This year marks the publication of the second edition of Pomona College: Reflections on a Campus, a campus history authored by professor emeritus Marjorie Harth, co-creator of Pomona’s archives program with former director of donor relations Don Pattison.
First published in 2007 in conjunction with the efforts of many colleagues, the book aims to chronicle Pomona’s campus not simply as a collection of buildings and open spaces but as a carefully designed learning and living environment for Pomona students. We spoke with Harth about the project.
How would you summarize this new second edition?
This version updates the history of Pomona’s campus, adding the many new and recently renovated buildings during the 17 years between editions. Physical changes reflect shifting pedagogies, societal priorities and a host of other cultural factors. I recommend Professor George Gorse’s essay on Myron Hunt, our founding architect; Scott Smith, long-time planning consultant, contributed a new chapter on landscape architect Ralph Cornell who worked hand in hand with Hunt. These give us insight into campus planning, how it has changed and how integrally related the two disciplines—architecture and landscape architecture—should be.
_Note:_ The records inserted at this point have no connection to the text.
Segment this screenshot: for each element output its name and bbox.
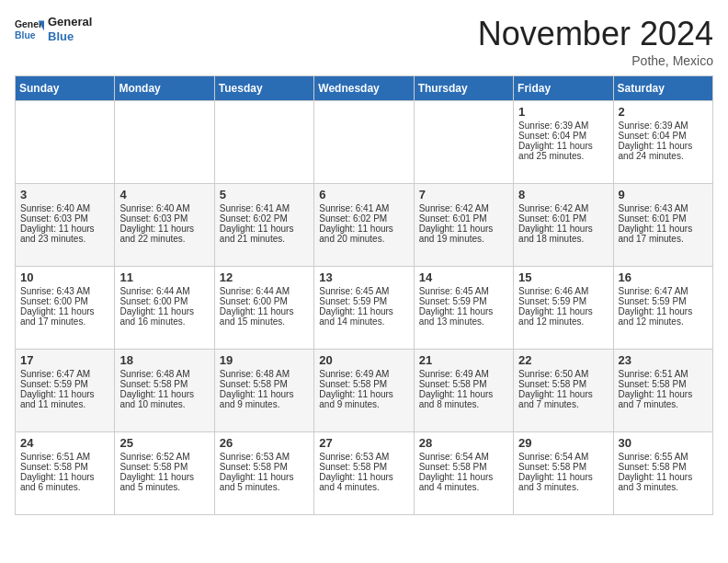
daylight-text: Daylight: 11 hours and 25 minutes. xyxy=(518,141,608,161)
daylight-text: Daylight: 11 hours and 12 minutes. xyxy=(518,306,608,327)
day-number: 4 xyxy=(119,188,209,201)
calendar-week-5: 24Sunrise: 6:51 AMSunset: 5:58 PMDayligh… xyxy=(16,432,713,515)
sunset-text: Sunset: 6:04 PM xyxy=(518,131,608,141)
logo-general-text: General xyxy=(48,15,92,29)
sunset-text: Sunset: 6:01 PM xyxy=(419,213,508,224)
sunrise-text: Sunrise: 6:44 AM xyxy=(119,286,209,296)
sunset-text: Sunset: 5:58 PM xyxy=(220,379,309,389)
calendar-cell: 21Sunrise: 6:49 AMSunset: 5:58 PMDayligh… xyxy=(414,350,513,432)
calendar-cell: 3Sunrise: 6:40 AMSunset: 6:03 PMDaylight… xyxy=(16,184,115,267)
sunrise-text: Sunrise: 6:40 AM xyxy=(20,203,109,213)
daylight-text: Daylight: 11 hours and 24 minutes. xyxy=(619,141,708,161)
month-title: November 2024 xyxy=(478,15,713,53)
calendar-cell: 2Sunrise: 6:39 AMSunset: 6:04 PMDaylight… xyxy=(613,101,712,184)
logo-icon: General Blue xyxy=(15,15,44,44)
day-number: 23 xyxy=(619,353,708,367)
sunrise-text: Sunrise: 6:54 AM xyxy=(419,452,508,462)
sunset-text: Sunset: 6:00 PM xyxy=(20,296,109,306)
calendar-cell: 30Sunrise: 6:55 AMSunset: 5:58 PMDayligh… xyxy=(613,432,712,515)
day-number: 18 xyxy=(119,353,209,367)
sunset-text: Sunset: 5:58 PM xyxy=(619,462,708,472)
daylight-text: Daylight: 11 hours and 6 minutes. xyxy=(20,472,109,492)
sunset-text: Sunset: 5:58 PM xyxy=(319,462,408,472)
calendar-cell: 12Sunrise: 6:44 AMSunset: 6:00 PMDayligh… xyxy=(214,267,313,350)
day-number: 15 xyxy=(518,270,608,284)
calendar-cell: 18Sunrise: 6:48 AMSunset: 5:58 PMDayligh… xyxy=(115,350,214,432)
sunset-text: Sunset: 6:00 PM xyxy=(119,296,209,306)
sunset-text: Sunset: 5:58 PM xyxy=(518,379,608,389)
sunset-text: Sunset: 5:59 PM xyxy=(619,296,708,306)
day-number: 12 xyxy=(220,270,309,284)
daylight-text: Daylight: 11 hours and 14 minutes. xyxy=(319,306,408,327)
calendar-cell xyxy=(115,101,214,184)
sunset-text: Sunset: 5:59 PM xyxy=(20,379,109,389)
calendar-cell: 14Sunrise: 6:45 AMSunset: 5:59 PMDayligh… xyxy=(414,267,513,350)
daylight-text: Daylight: 11 hours and 5 minutes. xyxy=(220,472,309,492)
logo-blue-text: Blue xyxy=(48,29,92,44)
daylight-text: Daylight: 11 hours and 21 minutes. xyxy=(220,224,309,244)
daylight-text: Daylight: 11 hours and 13 minutes. xyxy=(419,306,508,327)
col-monday: Monday xyxy=(115,76,214,101)
calendar-cell: 13Sunrise: 6:45 AMSunset: 5:59 PMDayligh… xyxy=(314,267,414,350)
daylight-text: Daylight: 11 hours and 7 minutes. xyxy=(619,389,708,409)
location: Pothe, Mexico xyxy=(478,53,713,68)
day-number: 24 xyxy=(20,436,109,450)
calendar-week-2: 3Sunrise: 6:40 AMSunset: 6:03 PMDaylight… xyxy=(16,184,713,267)
calendar-cell xyxy=(16,101,115,184)
day-number: 21 xyxy=(419,353,508,367)
title-block: November 2024 Pothe, Mexico xyxy=(478,15,713,68)
col-sunday: Sunday xyxy=(16,76,115,101)
sunrise-text: Sunrise: 6:48 AM xyxy=(119,369,209,379)
calendar-week-4: 17Sunrise: 6:47 AMSunset: 5:59 PMDayligh… xyxy=(16,350,713,432)
day-number: 10 xyxy=(20,270,109,284)
calendar-cell: 23Sunrise: 6:51 AMSunset: 5:58 PMDayligh… xyxy=(613,350,712,432)
sunrise-text: Sunrise: 6:41 AM xyxy=(220,203,309,213)
col-thursday: Thursday xyxy=(414,76,513,101)
calendar-cell: 4Sunrise: 6:40 AMSunset: 6:03 PMDaylight… xyxy=(115,184,214,267)
calendar-cell: 6Sunrise: 6:41 AMSunset: 6:02 PMDaylight… xyxy=(314,184,414,267)
sunset-text: Sunset: 6:02 PM xyxy=(220,213,309,224)
day-number: 6 xyxy=(319,188,408,201)
col-wednesday: Wednesday xyxy=(314,76,414,101)
calendar-cell: 10Sunrise: 6:43 AMSunset: 6:00 PMDayligh… xyxy=(16,267,115,350)
sunrise-text: Sunrise: 6:44 AM xyxy=(220,286,309,296)
day-number: 20 xyxy=(319,353,408,367)
page-header: General Blue General Blue November 2024 … xyxy=(15,15,713,68)
sunrise-text: Sunrise: 6:40 AM xyxy=(119,203,209,213)
sunrise-text: Sunrise: 6:51 AM xyxy=(619,369,708,379)
daylight-text: Daylight: 11 hours and 3 minutes. xyxy=(619,472,708,492)
day-number: 22 xyxy=(518,353,608,367)
sunrise-text: Sunrise: 6:39 AM xyxy=(619,121,708,131)
sunrise-text: Sunrise: 6:50 AM xyxy=(518,369,608,379)
sunset-text: Sunset: 5:58 PM xyxy=(20,462,109,472)
calendar-table: Sunday Monday Tuesday Wednesday Thursday… xyxy=(15,75,713,515)
calendar-cell: 24Sunrise: 6:51 AMSunset: 5:58 PMDayligh… xyxy=(16,432,115,515)
daylight-text: Daylight: 11 hours and 19 minutes. xyxy=(419,224,508,244)
sunrise-text: Sunrise: 6:52 AM xyxy=(119,452,209,462)
calendar-cell: 16Sunrise: 6:47 AMSunset: 5:59 PMDayligh… xyxy=(613,267,712,350)
calendar-cell: 26Sunrise: 6:53 AMSunset: 5:58 PMDayligh… xyxy=(214,432,313,515)
sunset-text: Sunset: 6:03 PM xyxy=(119,213,209,224)
sunrise-text: Sunrise: 6:49 AM xyxy=(419,369,508,379)
calendar-cell: 5Sunrise: 6:41 AMSunset: 6:02 PMDaylight… xyxy=(214,184,313,267)
calendar-cell xyxy=(414,101,513,184)
daylight-text: Daylight: 11 hours and 17 minutes. xyxy=(619,224,708,244)
day-number: 9 xyxy=(619,188,708,201)
sunset-text: Sunset: 5:58 PM xyxy=(419,462,508,472)
sunrise-text: Sunrise: 6:55 AM xyxy=(619,452,708,462)
calendar-cell: 25Sunrise: 6:52 AMSunset: 5:58 PMDayligh… xyxy=(115,432,214,515)
daylight-text: Daylight: 11 hours and 4 minutes. xyxy=(419,472,508,492)
day-number: 13 xyxy=(319,270,408,284)
daylight-text: Daylight: 11 hours and 16 minutes. xyxy=(119,306,209,327)
sunrise-text: Sunrise: 6:48 AM xyxy=(220,369,309,379)
calendar-body: 1Sunrise: 6:39 AMSunset: 6:04 PMDaylight… xyxy=(16,101,713,515)
daylight-text: Daylight: 11 hours and 11 minutes. xyxy=(20,389,109,409)
day-number: 5 xyxy=(220,188,309,201)
daylight-text: Daylight: 11 hours and 22 minutes. xyxy=(119,224,209,244)
logo: General Blue General Blue xyxy=(15,15,92,44)
calendar-week-1: 1Sunrise: 6:39 AMSunset: 6:04 PMDaylight… xyxy=(16,101,713,184)
calendar-cell: 22Sunrise: 6:50 AMSunset: 5:58 PMDayligh… xyxy=(514,350,613,432)
sunset-text: Sunset: 5:58 PM xyxy=(319,379,408,389)
sunrise-text: Sunrise: 6:45 AM xyxy=(419,286,508,296)
col-saturday: Saturday xyxy=(613,76,712,101)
What would you like readers to take away from Reflections?
I hope they will take away an awareness of how rich the history of this College and its campus are and how much we can learn from and take pride in them. I hope readers will begin to register the way our environments—buildings, grounds, classrooms, public spaces—affect the quality of our lives.
We all know this on some level, I believe, but we don’t always focus on it when we’re creating or inhabiting spaces for various purposes, especially, in this case, a place for learning, intellectual growth and experimentation. So, this book offers what we hope is a fresh way of understanding the College and the lives lived within it.